Anyone working on any aspect of pierid biology will have recourse to this book for many years to come. Pieris brassicae is the most-studied pierid on most fronts—Colias eurytheme is probably next in line. The extent to which it is legitimate to extrapolate to other pierids, or even to other species placed in the old genus Pieris, is problematical; brassicae and its very close relatives form an odd, isolated pocket in the group, distinguished by a very reduced chromosome number and other things.
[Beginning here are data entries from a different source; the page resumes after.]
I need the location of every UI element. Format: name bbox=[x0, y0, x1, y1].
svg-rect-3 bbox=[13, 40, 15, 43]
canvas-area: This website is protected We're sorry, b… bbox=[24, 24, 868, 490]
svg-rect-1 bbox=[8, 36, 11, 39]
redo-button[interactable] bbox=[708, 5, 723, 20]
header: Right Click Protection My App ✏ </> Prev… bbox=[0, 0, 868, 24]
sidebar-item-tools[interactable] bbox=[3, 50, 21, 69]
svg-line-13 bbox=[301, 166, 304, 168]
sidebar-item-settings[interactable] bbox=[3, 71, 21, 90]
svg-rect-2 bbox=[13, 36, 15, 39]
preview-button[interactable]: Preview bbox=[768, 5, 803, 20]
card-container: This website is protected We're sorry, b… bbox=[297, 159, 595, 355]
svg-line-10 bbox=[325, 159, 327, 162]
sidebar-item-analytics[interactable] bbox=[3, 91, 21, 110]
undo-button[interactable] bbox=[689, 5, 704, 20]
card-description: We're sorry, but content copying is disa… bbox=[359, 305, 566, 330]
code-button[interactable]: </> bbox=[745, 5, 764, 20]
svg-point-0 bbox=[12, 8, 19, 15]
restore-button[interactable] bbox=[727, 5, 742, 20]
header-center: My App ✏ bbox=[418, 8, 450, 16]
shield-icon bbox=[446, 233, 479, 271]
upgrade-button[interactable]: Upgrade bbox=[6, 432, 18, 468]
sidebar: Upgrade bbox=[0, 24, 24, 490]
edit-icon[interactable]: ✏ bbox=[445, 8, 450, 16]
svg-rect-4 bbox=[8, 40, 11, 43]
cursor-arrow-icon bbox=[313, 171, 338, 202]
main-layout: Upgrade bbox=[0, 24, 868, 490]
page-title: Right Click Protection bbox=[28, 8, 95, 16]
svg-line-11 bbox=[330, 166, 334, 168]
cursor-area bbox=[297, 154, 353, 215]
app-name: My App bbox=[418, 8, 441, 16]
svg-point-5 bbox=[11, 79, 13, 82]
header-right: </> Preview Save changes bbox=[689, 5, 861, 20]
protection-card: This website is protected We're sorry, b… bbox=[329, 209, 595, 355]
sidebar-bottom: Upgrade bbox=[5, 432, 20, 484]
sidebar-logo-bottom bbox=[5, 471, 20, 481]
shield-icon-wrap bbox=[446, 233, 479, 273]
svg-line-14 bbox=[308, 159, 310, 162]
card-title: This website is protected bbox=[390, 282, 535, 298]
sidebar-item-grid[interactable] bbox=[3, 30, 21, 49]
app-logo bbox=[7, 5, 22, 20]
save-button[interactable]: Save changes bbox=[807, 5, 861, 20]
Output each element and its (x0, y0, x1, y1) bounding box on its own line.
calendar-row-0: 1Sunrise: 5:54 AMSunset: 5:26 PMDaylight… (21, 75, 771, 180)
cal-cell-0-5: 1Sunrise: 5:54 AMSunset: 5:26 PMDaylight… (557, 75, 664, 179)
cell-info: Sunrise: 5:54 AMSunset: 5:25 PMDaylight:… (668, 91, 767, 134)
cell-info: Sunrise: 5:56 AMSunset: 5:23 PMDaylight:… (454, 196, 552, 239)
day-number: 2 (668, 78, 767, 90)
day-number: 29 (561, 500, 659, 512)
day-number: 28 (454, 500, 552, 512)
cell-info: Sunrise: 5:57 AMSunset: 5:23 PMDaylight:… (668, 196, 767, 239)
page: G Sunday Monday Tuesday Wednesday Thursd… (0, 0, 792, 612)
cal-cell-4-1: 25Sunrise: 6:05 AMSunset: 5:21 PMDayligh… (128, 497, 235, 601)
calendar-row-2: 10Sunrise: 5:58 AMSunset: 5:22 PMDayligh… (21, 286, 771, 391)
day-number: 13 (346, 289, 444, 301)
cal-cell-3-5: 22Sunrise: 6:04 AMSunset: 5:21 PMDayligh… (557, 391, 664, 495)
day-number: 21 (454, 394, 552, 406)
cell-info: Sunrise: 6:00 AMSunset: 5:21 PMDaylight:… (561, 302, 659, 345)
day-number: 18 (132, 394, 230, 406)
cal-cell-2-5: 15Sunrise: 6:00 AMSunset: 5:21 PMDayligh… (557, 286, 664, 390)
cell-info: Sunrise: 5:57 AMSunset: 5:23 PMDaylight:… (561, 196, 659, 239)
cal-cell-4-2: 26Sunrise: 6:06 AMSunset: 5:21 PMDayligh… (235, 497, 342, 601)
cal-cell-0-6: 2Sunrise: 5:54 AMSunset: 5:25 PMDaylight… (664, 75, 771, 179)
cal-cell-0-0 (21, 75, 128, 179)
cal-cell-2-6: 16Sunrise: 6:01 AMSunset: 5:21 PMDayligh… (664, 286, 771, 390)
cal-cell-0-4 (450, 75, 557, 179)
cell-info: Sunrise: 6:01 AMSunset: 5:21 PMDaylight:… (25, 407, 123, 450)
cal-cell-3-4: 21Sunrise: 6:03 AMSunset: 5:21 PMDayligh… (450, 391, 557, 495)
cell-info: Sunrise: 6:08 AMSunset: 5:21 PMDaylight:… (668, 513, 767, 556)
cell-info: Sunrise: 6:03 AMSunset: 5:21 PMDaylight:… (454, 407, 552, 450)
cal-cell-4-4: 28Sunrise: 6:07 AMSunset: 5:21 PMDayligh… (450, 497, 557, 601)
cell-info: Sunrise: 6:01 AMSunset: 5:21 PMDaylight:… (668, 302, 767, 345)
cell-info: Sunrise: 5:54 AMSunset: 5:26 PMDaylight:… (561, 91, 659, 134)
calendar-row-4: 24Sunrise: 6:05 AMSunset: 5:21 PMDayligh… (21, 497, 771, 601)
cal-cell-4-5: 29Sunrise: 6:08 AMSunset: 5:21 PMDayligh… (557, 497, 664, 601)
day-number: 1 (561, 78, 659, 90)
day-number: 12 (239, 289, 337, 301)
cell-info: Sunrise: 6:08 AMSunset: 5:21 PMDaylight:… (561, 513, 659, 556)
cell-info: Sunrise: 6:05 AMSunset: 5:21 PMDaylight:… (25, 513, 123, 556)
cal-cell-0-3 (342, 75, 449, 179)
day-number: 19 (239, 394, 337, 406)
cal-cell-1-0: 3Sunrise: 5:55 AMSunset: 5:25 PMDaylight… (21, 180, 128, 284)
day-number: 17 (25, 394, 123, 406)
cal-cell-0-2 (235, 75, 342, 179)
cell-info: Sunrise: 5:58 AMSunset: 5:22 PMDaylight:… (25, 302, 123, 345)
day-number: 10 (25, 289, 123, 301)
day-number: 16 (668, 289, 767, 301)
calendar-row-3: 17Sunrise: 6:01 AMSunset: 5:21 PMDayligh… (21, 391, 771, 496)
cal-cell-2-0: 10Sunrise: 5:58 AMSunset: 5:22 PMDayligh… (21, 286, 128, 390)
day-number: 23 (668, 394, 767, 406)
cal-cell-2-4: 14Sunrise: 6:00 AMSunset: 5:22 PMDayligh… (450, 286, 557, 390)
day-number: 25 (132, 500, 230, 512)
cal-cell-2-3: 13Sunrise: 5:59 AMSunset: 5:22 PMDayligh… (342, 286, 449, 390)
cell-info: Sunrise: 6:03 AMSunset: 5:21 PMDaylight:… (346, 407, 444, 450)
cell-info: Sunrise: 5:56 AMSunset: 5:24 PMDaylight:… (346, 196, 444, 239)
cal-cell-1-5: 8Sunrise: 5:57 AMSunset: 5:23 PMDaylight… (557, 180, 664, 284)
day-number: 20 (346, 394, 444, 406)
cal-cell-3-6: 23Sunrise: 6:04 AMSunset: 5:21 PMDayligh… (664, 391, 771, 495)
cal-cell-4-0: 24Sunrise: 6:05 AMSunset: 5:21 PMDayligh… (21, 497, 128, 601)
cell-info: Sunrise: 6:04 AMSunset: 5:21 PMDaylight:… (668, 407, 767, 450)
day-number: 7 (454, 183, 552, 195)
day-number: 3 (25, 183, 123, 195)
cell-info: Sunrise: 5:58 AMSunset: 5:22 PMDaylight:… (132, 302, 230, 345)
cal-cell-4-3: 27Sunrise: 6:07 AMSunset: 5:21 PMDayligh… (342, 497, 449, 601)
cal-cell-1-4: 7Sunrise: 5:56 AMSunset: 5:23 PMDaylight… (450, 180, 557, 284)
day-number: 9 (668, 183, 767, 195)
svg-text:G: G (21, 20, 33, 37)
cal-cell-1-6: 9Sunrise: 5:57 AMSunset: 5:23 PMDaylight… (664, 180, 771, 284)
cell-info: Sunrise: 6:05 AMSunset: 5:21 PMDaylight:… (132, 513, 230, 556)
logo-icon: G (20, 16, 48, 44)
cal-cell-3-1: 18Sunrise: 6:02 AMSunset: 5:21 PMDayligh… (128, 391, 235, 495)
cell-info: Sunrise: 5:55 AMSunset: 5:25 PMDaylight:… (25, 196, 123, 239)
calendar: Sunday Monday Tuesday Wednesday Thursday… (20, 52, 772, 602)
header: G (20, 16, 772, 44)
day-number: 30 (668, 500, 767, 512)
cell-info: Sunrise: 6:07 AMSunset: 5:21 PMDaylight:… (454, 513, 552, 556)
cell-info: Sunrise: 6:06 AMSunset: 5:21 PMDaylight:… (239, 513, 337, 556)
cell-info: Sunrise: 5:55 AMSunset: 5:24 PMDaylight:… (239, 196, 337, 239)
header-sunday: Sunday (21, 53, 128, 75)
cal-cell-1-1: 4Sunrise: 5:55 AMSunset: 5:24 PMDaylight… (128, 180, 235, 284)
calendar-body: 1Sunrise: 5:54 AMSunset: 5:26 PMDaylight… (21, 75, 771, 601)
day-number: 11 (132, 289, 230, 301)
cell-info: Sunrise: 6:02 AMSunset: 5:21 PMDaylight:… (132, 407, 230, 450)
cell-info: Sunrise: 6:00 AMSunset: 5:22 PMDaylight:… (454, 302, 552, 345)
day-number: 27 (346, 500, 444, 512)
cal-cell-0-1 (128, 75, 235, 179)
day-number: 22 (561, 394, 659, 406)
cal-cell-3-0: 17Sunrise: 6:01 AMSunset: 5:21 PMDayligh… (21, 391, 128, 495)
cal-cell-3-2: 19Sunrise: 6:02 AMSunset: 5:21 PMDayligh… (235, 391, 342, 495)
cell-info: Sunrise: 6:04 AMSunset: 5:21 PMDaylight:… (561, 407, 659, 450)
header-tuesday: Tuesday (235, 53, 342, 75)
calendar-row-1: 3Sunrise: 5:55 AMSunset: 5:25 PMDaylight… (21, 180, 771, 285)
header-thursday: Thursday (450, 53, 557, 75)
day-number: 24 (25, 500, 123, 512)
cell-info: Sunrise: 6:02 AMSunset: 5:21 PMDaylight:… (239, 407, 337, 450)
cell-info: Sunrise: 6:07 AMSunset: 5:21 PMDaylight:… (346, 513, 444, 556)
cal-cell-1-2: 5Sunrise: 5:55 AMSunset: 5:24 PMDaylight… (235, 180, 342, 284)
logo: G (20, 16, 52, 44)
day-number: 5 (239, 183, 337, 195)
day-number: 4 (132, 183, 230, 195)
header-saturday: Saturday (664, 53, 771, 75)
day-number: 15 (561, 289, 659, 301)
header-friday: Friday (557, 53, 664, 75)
Still, it is all we've got to compare most things to.

The book is obviously a compilation. The information conveyed is telegraphic, fragmentary, and often so out of context that no real picture of its significance emerges. Of course, much of the information conveyed is trivial, but unless one already knows the field one might be hard-pressed to tell what is important and what is not—in a way, Large White Butterfly is organized like an organic chemistry course, in which, to be safe, you learn everything. Information on aberrations and the like is dated and pretty meaningless when their etiology and developmental context are unexplored. They might be very interesting to developmental biologists, physiologists, or geneticists, but how is one to tell?

This is not a coffee-table book. Despite its price, which works out to 18.3cp a page, there aren't even any color plates (But why should there be, in a book about a black-and-white "bug?"). The book belongs in all major institutional reference libraries, where it will save graduate students, especially, a great deal of travail. If it fails to convey much impression of what the Large White really is, how it lives, and how it fits into its environment, it at least points the way to the original sources. The moral is simple: If you want character development, don't read the phone book like a novel.

Arthur M. Shapiro, Department of Zoology, University of California, Davis, California 95616.